Jeanette and Jerry are a struggling to survive couple in Montana. It’s in the 1960s and they’ve moved there in hopes of bettering their life. Jerry has had problems keeping jobs and here he works for a golf course, but the owner thinks, as an employee  he’s overstepped his boundaries with customers. They fire him, and his despondence is in direct conflict with his natural ability to be friendly, optimistic, and ability to look for the upside. He's confused and hurting.

He and Jeanette help Joe with his homework because the moving from place to place has made it difficult for Joe to find traction in school. But as this story evolves Joe gets to grow and learn about himself and in this film, we see this slow, sure transition.

Jeanette, who has the second most screen time must find her place in life.

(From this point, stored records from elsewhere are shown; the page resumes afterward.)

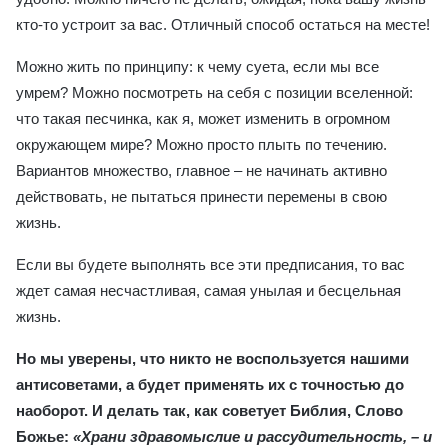
кто-то устроит за вас. Отличный способ остаться на месте!
Можно жить по принципу: к чему суета, если мы все
умрем? Можно посмотреть на себя с позиции вселенной:
что такая песчинка, как я, может изменить в огромном
окружающем мире? Можно просто плыть по течению.
Вариантов множество, главное – не начинать активно
действовать, не пытаться принести перемены в свою
жизнь.
Если вы будете выполнять все эти предписания, то вас
ждет самая несчастливая, самая унылая и бесцельная
жизнь.
Но мы уверены, что никто не воспользуется нашими
антисоветами, а будет применять их с точностью до
наоборот. И делать так, как советует Библия, Слово
Божье:
«Храни здравомыслие и рассудительность, – и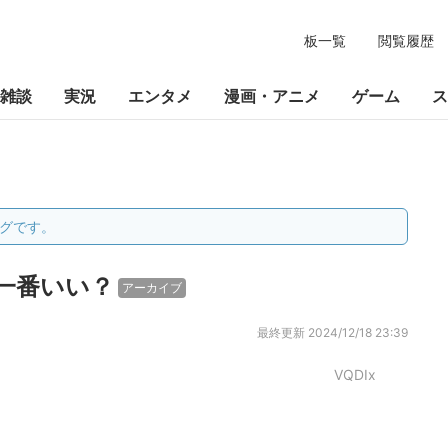
板一覧
閲覧履歴
雑談
実況
エンタメ
漫画・アニメ
ゲーム
ス
グです。
一番いい？
アーカイブ
最終更新
2024/12/18 23:39
VQDIx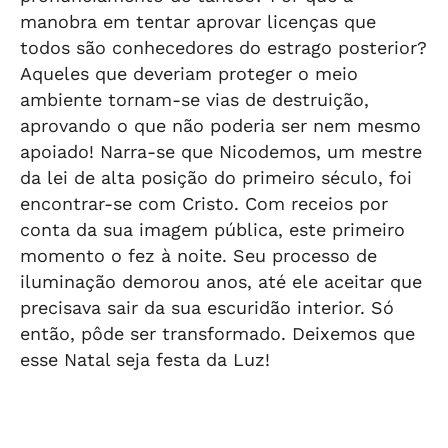
manobra em tentar aprovar licenças que
todos são conhecedores do estrago posterior?
Aqueles que deveriam proteger o meio
ambiente tornam-se vias de destruição,
aprovando o que não poderia ser nem mesmo
apoiado! Narra-se que Nicodemos, um mestre
da lei de alta posição do primeiro século, foi
encontrar-se com Cristo. Com receios por
conta da sua imagem pública, este primeiro
momento o fez à noite. Seu processo de
iluminação demorou anos, até ele aceitar que
precisava sair da sua escuridão interior. Só
então, pôde ser transformado. Deixemos que
esse Natal seja festa da Luz!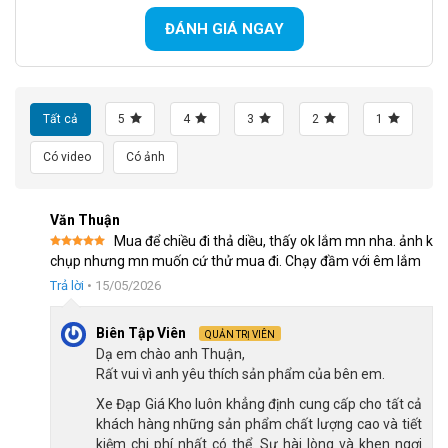
khoắn nhưng vẫn đảm bảo sự linh hoạt khi di chuyển trong 
phố đông.
ĐÁNH GIÁ NGAY
Dù khung nhôm rất bền, bạn nên sử dụng khăn mềm lau khô 
khung xe sau khi đi mưa để bảo vệ lớp sơn tĩnh điện luôn như 
mới.
Tất cả
5
4
3
2
1
Có video
Có ảnh
Văn Thuận
Mua để chiều đi thả diều, thấy ok lắm mn nha. ảnh k
Được xếp
chụp nhưng mn muốn cứ thử mua đi. Chạy đầm với êm lắm
hạng
5
5
sao
Trả lời
•
15/05/2026
Biên Tập Viên
QUẢN TRỊ VIÊN
Dạ em chào anh Thuận,
Rất vui vì anh yêu thích sản phẩm của bên em.
Xe Đạp Giá Kho luôn khẳng định cung cấp cho tất cả
khách hàng những sản phẩm chất lượng cao và tiết
kiệm chi phí nhất có thể. Sự hài lòng và khen ngợi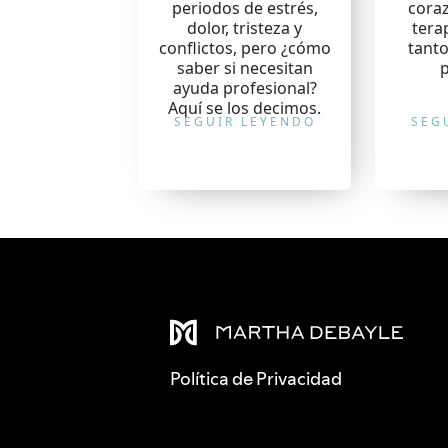
periodos de estrés,
cora
dolor, tristeza y
tera
conflictos, pero ¿cómo
tant
saber si necesitan
ayuda profesional?
Aquí se los decimos.
SEGUIR LEYENDO
SEG
Política de Privacidad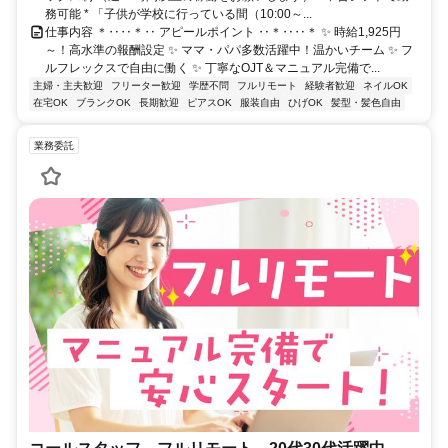
務可能 * 「子供が学校に行っている間（10:00～...
仕事内容 ＊‥‥＊‥ アピールポイント ‥＊‥‥＊ ✨ 時給1,925円
～！高水準の報酬設定 ✨ ママ・パパ多数活躍中！温かいチーム ✨ フ
ルフレックスで自由に働く ✨ 丁寧なOJT＆マニュアル完備で...
主婦・主夫歓迎
フリーター歓迎
学歴不問
フルリモート
経験者歓迎
ネイルOK
在宅OK
ブランクOK
長期歓迎
ピアスOK
服装自由
ひげOK
髪型・髪色自由
業務委託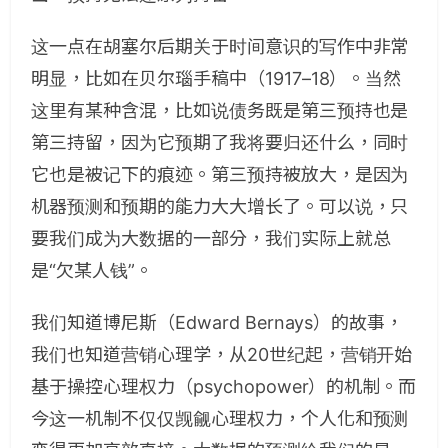
这一点在胡塞尔后期关于时间意识的写作中非常
明显，比如在贝尔瑙手稿中（1917–18）。当然
这里有某种含混，比如说债务既是第三预持也是
第三持留，因为它预期了我将要归还什么，同时
它也是被记下的痕迹。第三预持被放大，是因为
机器预测和预期的能力大大增长了。可以说，只
要我们成为大数据的一部分，我们实际上就总
是“欠某人钱”。
我们知道博尼斯（Edward Bernays）的故事，
我们也知道营销心理学，从20世纪起，营销开始
基于操控心理权力（psychopower）的机制。而
今这一机制不仅仅觊觎心理权力，个人化和预测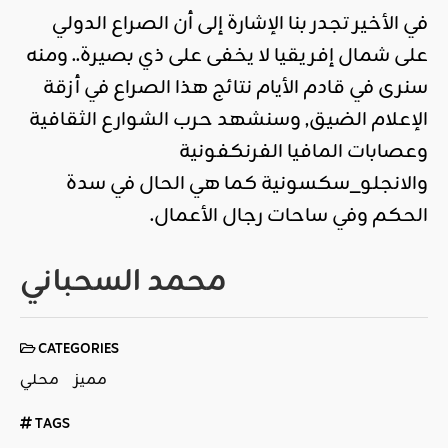
في الأخير تجدر بنا الإشارة إلى أن الصراع الدولي
على شمال إفريقيا لا يخفى على ذي بصيرة.. ومنه
سنرى في قادم الأيام نتائج هذا الصراع في أزقة
الإعلام الضيق, وسنشهد حرب الشوارع الثقافية
وعصابات المافيا الفرنكفونية
والانجلو_سكسونية كما هي الحال في سدة
الحكم وفي ساحات رجال الأعمال.
محمد السحباني
CATEGORIES
مميز
محلي
TAGS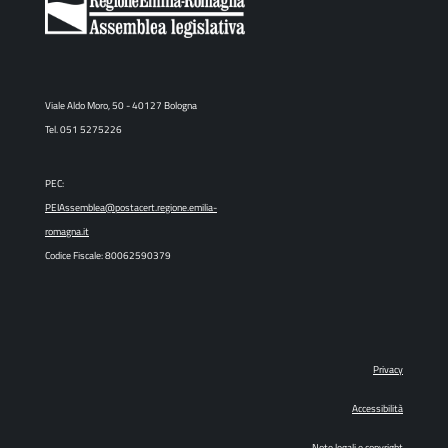
Viale Aldo Moro, 50 - 40127 Bologna
Tel. 051 5275226
PEC:
PEIAssemblea@postacert.regione.emilia-
romagna.it
Codice Fiscale: 80062590379
Privacy
Accessibilità
Note legali e copyright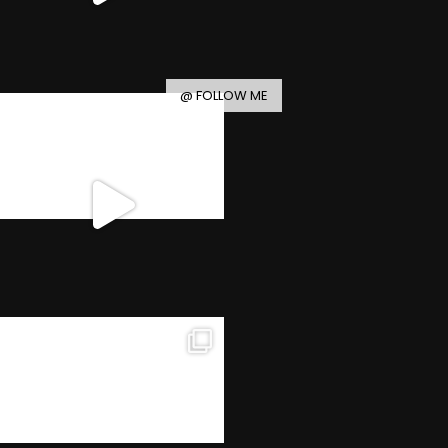
@ FOLLOW ME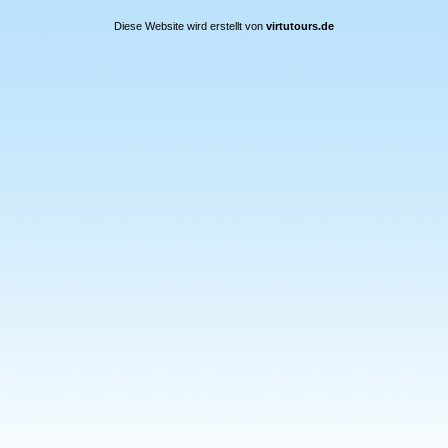
Diese Website wird erstellt von
virtutours.de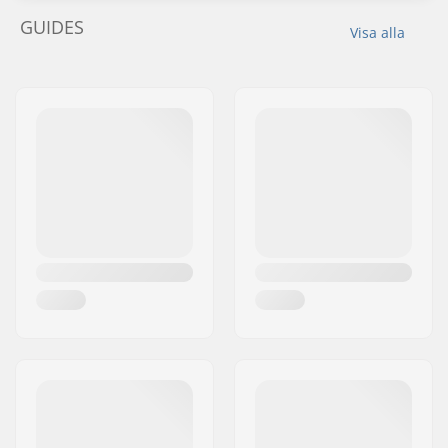
GUIDES
Visa alla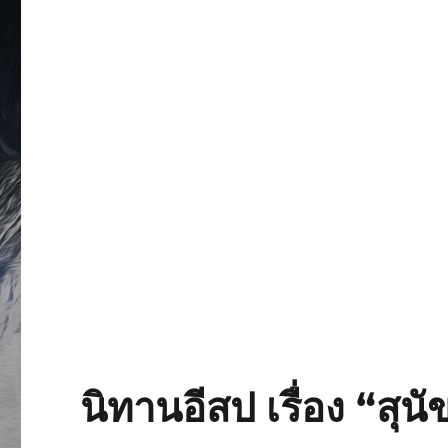
นิทานอีสป เรื่อง “สุ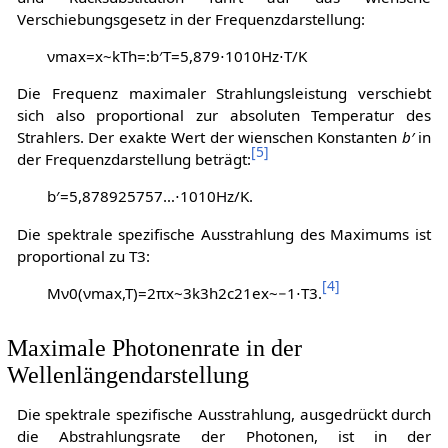
Verschiebungsgesetz in der Frequenzdarstellung:
ν
m
a
x
=
x
~
k
T
h
=
:
b
′
T
=
5
,
8
7
9
⋅
1
0
1
0
H
z
⋅
T
/
K
Die Frequenz maximaler Strahlungsleistung verschiebt
sich also proportional zur absoluten Temperatur des
Strahlers. Der exakte Wert der wienschen Konstanten
b′
in
[
5
]
der Frequenzdarstellung beträgt:
b
′
=
5
,
8
7
8
9
2
5
7
5
7
…
⋅
1
0
1
0
H
z
/
K
.
Die spektrale spezifische Ausstrahlung des Maximums ist
proportional zu
T
3
:
[
4
]
M
ν
0
(
ν
m
a
x
,
T
)
=
2
π
x
~
3
k
3
h
2
c
2
1
e
x
~
−
1
⋅
T
3
.
Maximale Photonenrate in der
Wellenlängendarstellung
Die spektrale spezifische Ausstrahlung, ausgedrückt durch
die Abstrahlungsrate der Photonen, ist in der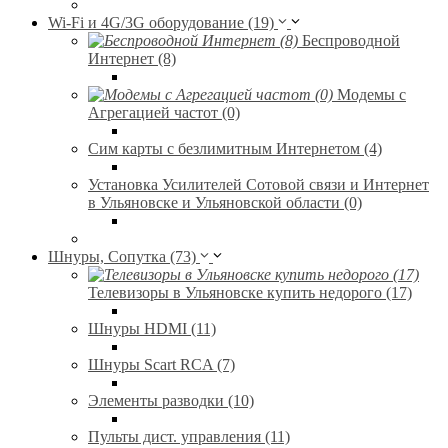
Wi-Fi и 4G/3G оборудование (19)
Беспроводной
Интернет (8)
Модемы с
Агрегацией частот (0)
Сим карты с безлимитным Интернетом (4)
Установка Усилителей Сотовой связи и Интернет
в Ульяновске и Ульяновской области (0)
Шнуры, Сопутка (73)
Телевизоры в Ульяновске купить недорого (17)
Шнуры HDMI (11)
Шнуры Scart RCA (7)
Элементы разводки (10)
Пульты дист. управления (11)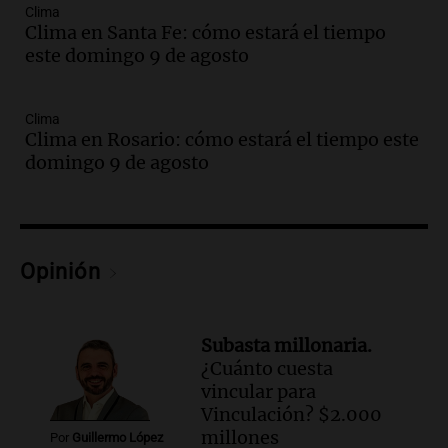
Vargas en 2007
Clima
Una mañana para todos
Clima en Santa Fe: cómo estará el tiempo
Episodios
este domingo 9 de agosto
Audio.
El abuelo de Agostina Vega, tras
las nuevas detenciones: "En esa casa
todos tenían algo que ver"
Clima
Clima en Rosario: cómo estará el tiempo este
Una mañana para todos
domingo 9 de agosto
Episodios
Audio.
Una nutricionista derribó el mito
del desayuno ideal: qué alimentos
conviene priorizar
Una mañana para todos
Opinión
Episodios
Audio.
Murió Jorge Messi
Subasta millonaria.
Una mañana para todos
¿Cuánto cuesta
Episodios
vincular para
Vinculación? $2.000
Audio.
Mateo, a los 25 años, lucha
millones
Por
Guillermo López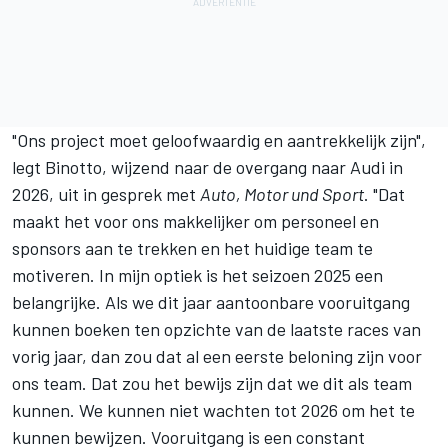
"Ons project moet geloofwaardig en aantrekkelijk zijn",
legt Binotto, wijzend naar de overgang naar Audi in
2026, uit in gesprek met
Auto, Motor und Sport
. "Dat
maakt het voor ons makkelijker om personeel en
sponsors aan te trekken en het huidige team te
motiveren. In mijn optiek is het seizoen 2025 een
belangrijke. Als we dit jaar aantoonbare vooruitgang
kunnen boeken ten opzichte van de laatste races van
vorig jaar, dan zou dat al een eerste beloning zijn voor
ons team. Dat zou het bewijs zijn dat we dit als team
kunnen. We kunnen niet wachten tot 2026 om het te
kunnen bewijzen. Vooruitgang is een constant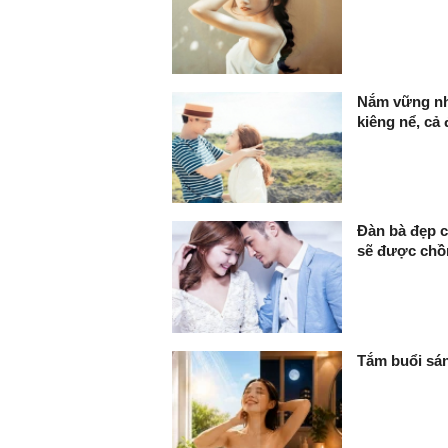
Nắm vững nh
kiêng nể, cả
Đàn bà đẹp 
sẽ được chồ
Tắm buổi sán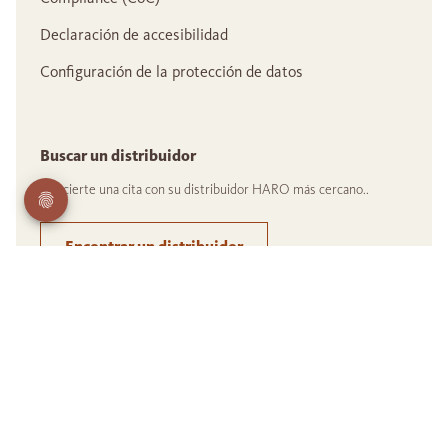
Declaración de accesibilidad
Configuración de la protección de datos
Buscar un distribuidor
Concierte una cita con su distribuidor HARO más cercano..
Encontrar un distribuidor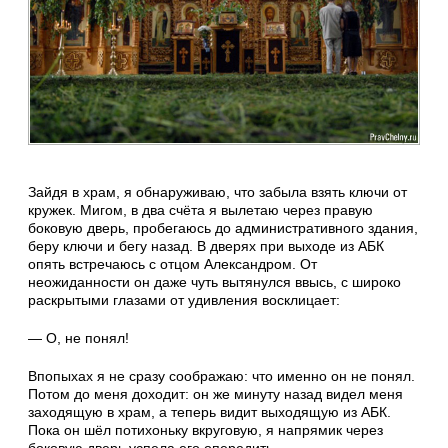
Зайдя в храм, я обнаруживаю, что забыла взять ключи от
кружек. Мигом, в два счёта я вылетаю через правую
боковую дверь, пробегаюсь до административного здания,
беру ключи и бегу назад. В дверях при выходе из АБК
опять встречаюсь с отцом Александром. От
неожиданности он даже чуть вытянулся ввысь, с широко
раскрытыми глазами от удивления восклицает:
— О, не понял!
Впопыхах я не сразу соображаю: что именно он не понял.
Потом до меня доходит: он же минуту назад видел меня
заходящую в храм, а теперь видит выходящую из АБК.
Пока он шёл потихоньку вкруговую, я напрямик через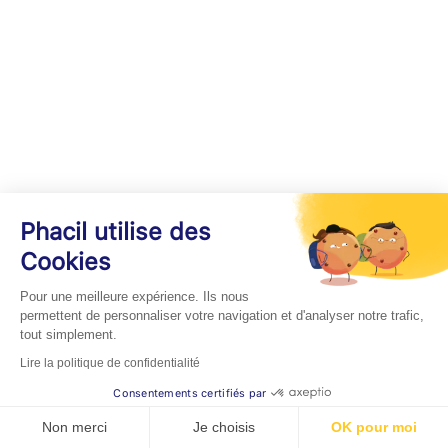
Phacil utilise des
Cookies
Pour une meilleure expérience. Ils nous
permettent de personnaliser votre navigation et d'analyser notre trafic,
tout simplement.
Lire la politique de confidentialité
Consentements certifiés par
Non merci
Je choisis
OK pour moi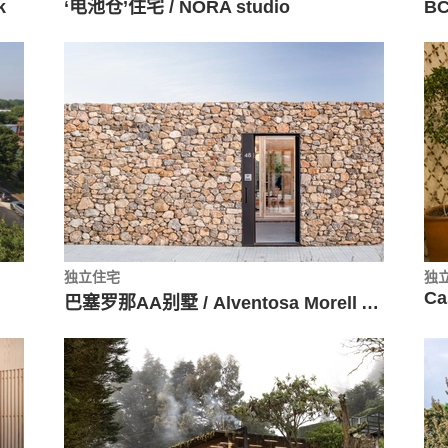
k
‘电池仓’住宅 / NORA studio
BC
独立住宅
独
巴塞罗那AA别墅 / Alventosa Morell Arquitectes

When Jerry leaves them to fight fires because he needs to find some work. The tension in the family starts to really show when Jerry leaves to go fight fires. Jeanette, unhappy with his decision, finds work for herself and also begins to change her unsatisfied life. While teaching people to swim she becomes close with Warren Miller (Bill Camp) who is one of the more successful men in town. Looking for some security in her life, she begins to flirt with Warren.

Joe, watching all this, is confused. Getting a job as a photographer’s assistant, he begins to learn something about himself and his place in the family. Some of the conversations with his mom are very revealing in that they show how unsure Jeanette is about what to do as a parent and what will make her happy. When she asks Joe, if he likes his name, I thought the question alone was revealing.

The pacing of this film could use some help, but because the acting was so strong by all four main characters the uneven pace was easily overlooked.

Mulligan was excellent. This was a wonderful and revealing role for her. It showed extraordinary depth. Gyllenhaal was wonderful as the husband. His internal agony and outward optimism was wonderfully balanced. His loud outburst in the kitchen during one of their fights was jarringly perfect. Oxenbould was amazing as the young boy watching his family fall apart. His concern for his father, and love and support for his mom were wonderful. But watching his subtle growth in this story was perfect. Paul Dano and Zoe Kazan wrote a strong script, capturing small town 60s perfectly. Dano got excellent work from his actors.

Overall: This was an excellent, strong, and delicate film.